The financial world is nervous, all eyes on the incessant partisan bickering between the Republican-controlled Congress and the Biden Presidency. The risk of a US default is very real, and the USD is riding high against both major currencies as traders seek a safe haven. The strength of the USD has also put further pressure on the rand, which slipped to a new all-time low against the USD last week following allegations of arms smuggling. The ongoing saga of the Lady R and its alleged consignment of weapons bound for Russia is just the latest in a series of blows to investor sentiment in South Africa.

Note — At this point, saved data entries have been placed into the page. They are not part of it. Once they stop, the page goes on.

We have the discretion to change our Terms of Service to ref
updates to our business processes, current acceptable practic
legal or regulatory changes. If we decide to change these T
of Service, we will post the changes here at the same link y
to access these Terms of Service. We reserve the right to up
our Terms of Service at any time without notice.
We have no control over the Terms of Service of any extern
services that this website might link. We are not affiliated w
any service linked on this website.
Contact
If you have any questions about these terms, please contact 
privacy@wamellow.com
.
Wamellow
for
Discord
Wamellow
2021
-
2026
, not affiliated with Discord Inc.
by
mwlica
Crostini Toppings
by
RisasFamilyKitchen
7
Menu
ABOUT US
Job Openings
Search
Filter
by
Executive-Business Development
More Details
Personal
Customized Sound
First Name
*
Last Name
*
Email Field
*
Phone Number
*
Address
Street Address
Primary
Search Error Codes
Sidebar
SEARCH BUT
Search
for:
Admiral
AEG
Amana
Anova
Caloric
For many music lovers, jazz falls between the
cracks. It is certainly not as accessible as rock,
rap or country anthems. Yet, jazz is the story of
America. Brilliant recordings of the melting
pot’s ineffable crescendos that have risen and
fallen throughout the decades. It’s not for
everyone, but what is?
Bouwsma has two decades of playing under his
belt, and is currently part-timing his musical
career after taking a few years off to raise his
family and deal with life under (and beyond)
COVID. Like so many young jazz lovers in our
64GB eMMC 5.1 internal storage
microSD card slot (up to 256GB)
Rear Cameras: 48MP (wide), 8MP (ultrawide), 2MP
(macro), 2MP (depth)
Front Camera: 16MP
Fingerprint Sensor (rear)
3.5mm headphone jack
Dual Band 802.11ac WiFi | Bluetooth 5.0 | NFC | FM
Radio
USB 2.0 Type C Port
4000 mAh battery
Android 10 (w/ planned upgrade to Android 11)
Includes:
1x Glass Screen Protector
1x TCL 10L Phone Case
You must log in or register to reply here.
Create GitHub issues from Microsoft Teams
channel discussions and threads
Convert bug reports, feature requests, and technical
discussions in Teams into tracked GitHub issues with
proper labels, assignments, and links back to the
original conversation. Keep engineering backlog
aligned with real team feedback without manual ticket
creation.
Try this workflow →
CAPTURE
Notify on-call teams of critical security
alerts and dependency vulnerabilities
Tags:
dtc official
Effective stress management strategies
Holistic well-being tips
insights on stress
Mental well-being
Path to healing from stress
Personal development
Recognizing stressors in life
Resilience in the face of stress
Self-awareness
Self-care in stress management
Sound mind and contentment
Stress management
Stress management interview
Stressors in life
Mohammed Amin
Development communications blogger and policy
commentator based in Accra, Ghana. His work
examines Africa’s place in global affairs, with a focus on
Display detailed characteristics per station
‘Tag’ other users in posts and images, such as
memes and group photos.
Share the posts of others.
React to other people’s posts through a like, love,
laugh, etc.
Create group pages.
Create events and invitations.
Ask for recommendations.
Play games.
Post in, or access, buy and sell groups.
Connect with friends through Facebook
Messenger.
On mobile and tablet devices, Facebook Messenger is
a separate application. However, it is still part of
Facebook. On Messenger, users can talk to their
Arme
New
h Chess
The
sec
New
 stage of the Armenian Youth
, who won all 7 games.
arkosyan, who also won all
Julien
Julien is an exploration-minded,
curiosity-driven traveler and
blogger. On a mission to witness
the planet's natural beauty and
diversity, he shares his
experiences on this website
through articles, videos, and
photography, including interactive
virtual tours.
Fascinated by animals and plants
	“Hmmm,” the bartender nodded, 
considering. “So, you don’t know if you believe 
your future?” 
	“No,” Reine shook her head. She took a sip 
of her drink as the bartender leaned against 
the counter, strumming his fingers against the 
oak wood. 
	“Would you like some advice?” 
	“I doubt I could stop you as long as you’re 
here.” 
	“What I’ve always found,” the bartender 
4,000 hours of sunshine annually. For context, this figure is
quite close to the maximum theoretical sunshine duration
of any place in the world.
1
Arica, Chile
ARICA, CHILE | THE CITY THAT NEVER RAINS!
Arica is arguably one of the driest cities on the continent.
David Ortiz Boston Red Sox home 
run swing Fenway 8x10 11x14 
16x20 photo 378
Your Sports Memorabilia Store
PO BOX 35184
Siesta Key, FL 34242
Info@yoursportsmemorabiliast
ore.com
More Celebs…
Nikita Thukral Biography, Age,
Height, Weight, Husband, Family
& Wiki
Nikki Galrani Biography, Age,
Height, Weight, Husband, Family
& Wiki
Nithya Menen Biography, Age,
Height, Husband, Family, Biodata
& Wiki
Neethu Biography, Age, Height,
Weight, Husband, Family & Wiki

Underpinning the rand’s steady decline is the ongoing energy crisis, with mixed signals from the ANC this week only intensifying investor wariness. ANC secretary-General Fikile Mbalula said earlier this week that load-shedding would stop by the end of 2023. But the Minister of Electricity, Kgosientso Ramokgopa, almost immediately contradicted this assertion, saying that load-shedding will remain for the foreseeable future. Rumours abound of 12-hour blackouts by Christmas.
Analysts have noted the strong correlation between the intensity of load-shedding and the ZAR/USD exchange rate. As load-shedding increases, the ZAR weakens and vice versa. So, despite market expectations, it was no great surprise that SARB raised interest rates by .5%. Though with inflation figures coming in lower than expected on Wednesday, the hawkish stance by SARB increases the risk of a harder downturn in the near future.
Lower prices for key commodity exports because of China’s slow recovery, a looming recession and the grey listing of South Africa by the Financial Action Task Force offer more reasons to be bearish on the outlook for the rand and economic growth more generally.
The gloom has also weighed heavily on the JSE, with no fewer than 48 stocks hitting new 52-week lows since last Monday.